Estimation of isoelectric points of human plasma proteins employing capillary isoelectric focusing and peptide isoelectric point markers

Synthetic UV-detectable peptide pI markers were used to estimate isoelectric point (pI) values of proteins separated by capillary isoelectric focusing (CIEF) followed by cathodic mobilization in the absence of denaturing agents. The pI calculation and quantitative analysis of purified proteins showed the feasibility of these peptides as pI markers and internal standards in CIEF separation of proteins. Estimation of pI values of major proteins in human plasma was performed using the peptide pI markers, and the values were compared with those previously obtained by gel isoelectric focusing (IEF). Sera of immunoglobulin G (IgG) myeloma patients, which showed characteristic peaks of myeloma IgG in their CIEF patterns, were also subjected to the analysis and the pI values of the myeloma proteins have been estimated.     

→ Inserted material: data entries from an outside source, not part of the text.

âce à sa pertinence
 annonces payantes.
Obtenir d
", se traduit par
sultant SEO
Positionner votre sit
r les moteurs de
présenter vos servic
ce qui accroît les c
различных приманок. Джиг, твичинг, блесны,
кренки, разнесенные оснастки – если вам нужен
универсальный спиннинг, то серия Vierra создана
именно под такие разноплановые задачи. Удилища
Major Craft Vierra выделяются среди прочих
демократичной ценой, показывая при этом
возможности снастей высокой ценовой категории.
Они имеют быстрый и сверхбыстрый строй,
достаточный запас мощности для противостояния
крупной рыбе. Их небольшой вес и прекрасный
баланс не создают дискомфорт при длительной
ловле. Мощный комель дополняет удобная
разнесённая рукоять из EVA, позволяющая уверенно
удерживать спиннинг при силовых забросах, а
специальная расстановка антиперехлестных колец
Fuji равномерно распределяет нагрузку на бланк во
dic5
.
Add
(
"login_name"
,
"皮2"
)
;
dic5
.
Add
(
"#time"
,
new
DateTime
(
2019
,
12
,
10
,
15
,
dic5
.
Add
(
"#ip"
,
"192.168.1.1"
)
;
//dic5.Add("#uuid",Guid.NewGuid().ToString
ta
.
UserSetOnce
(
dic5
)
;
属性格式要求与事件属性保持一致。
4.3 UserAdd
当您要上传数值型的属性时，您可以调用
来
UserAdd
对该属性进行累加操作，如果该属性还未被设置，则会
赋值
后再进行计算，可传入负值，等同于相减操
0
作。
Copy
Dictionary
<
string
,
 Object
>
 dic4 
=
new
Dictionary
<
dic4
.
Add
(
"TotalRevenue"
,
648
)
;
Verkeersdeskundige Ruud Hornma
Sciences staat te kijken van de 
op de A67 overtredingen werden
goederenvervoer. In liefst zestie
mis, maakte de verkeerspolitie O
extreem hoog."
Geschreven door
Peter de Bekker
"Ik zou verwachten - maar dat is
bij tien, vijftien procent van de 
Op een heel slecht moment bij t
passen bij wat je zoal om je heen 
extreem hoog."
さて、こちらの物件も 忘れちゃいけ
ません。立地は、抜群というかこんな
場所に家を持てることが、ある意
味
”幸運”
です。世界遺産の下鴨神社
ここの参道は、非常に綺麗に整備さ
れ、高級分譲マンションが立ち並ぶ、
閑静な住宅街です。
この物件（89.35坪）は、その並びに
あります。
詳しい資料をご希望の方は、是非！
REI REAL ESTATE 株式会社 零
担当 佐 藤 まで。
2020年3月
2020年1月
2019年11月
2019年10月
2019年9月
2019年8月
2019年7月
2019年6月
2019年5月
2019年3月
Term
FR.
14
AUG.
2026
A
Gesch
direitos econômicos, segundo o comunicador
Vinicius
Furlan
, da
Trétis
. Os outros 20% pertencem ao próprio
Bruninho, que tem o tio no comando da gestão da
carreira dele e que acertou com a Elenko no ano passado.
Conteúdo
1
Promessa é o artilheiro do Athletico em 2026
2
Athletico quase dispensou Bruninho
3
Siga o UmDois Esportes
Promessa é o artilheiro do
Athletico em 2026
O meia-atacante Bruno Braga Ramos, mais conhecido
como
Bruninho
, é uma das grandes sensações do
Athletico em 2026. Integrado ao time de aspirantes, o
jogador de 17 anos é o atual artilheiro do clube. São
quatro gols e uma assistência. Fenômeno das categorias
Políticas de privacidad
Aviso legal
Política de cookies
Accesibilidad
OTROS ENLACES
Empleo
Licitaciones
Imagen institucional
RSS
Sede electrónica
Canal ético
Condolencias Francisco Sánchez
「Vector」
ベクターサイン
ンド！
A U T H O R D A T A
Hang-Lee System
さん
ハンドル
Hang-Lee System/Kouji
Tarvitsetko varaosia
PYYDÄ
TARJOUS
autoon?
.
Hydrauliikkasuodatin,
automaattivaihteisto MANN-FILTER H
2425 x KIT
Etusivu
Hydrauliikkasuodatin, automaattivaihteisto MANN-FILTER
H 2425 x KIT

The separation of fission products by electrophoretic focussing of ions

Electrophoretic focussing of ions was applied to the separation of the long-lived fission products Zr, Nb, Ru, Y, Ce, Sr and Cs. With hydrochloric acid and nitrilotriacetic acid as the anodic and cathodic electrolytes respectively, a quantitative separation could be obtained, but Zr+Nb+Ru was left as one focus. Detection of the nuclides was by autoradiography or by γ- and β-counting.